Independence: A Novel
- Author: Chitra Banerjee Divakaruni
- Language: English
- Publisher: HarperCollins
- Publication date: 30 November 2022
- Publication place: India
- Media type: Print (hardback)
- Pages: 288
- ISBN: 978-0063142404

= Independence (novel) =

2022 novel

Independence: A Novel is a novel written by author Chitra Banerjee Divakaruni, and published on 30 November 2022 by HarperCollins.
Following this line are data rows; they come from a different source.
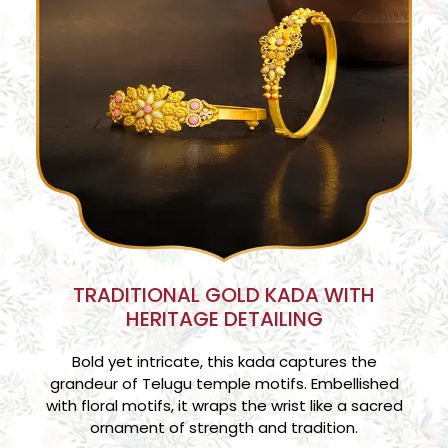
TRADITIONAL GOLD KADA WITH
HERITAGE DETAILING
Bold yet intricate, this kada captures the
grandeur of Telugu temple motifs. Embellished
with floral motifs, it wraps the wrist like a sacred
ornament of strength and tradition.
It tells the story of India’s independence through the eyes of three sisters, each of whom is uniquely different, with her own desires and flaws.

== Plot ==
This is a story of three sisters, all with different expectations of life, who are caught in the middle of the Bengal Partition.

Priya: intelligent and idealistic, she is resolved to follow her father's footsteps and become a doctor during a time when society doesn't allow women to pursue an education.

Deepa: the beauty, determined to marry for love even in the dark days of partition.

Jamini: devout, sharp-eyed, and often misunderstood, with deeper passions than she reveals.

This is a tale of sisterhood, sacrifice and the duty to one's nation.

== Critical reception ==
Nandita Bose of The New Indian Express wrote "In this book, the author weaves her own tapestry so exquisitely that just one reading opens up in technicolour the broad sweep of Partition." Mini Kapoor of The Hindu wrote "If this is another echo of Little Women, Divakaruni introduces enough twists to make the narrative chords of the storyline her very own." Shuma Raha of Deccan Chronicle wrote "However, the sisters’ tale, though assiduously studded with seismic political events, remains, at heart, a prim domestic novel." Sonali Mujumdar of Hindustan Times says "Independence, her new novel is a simmering cauldron bringing to a boil, questions of sisterhood, nationhood, love, betrayal, sacrifice and ambition."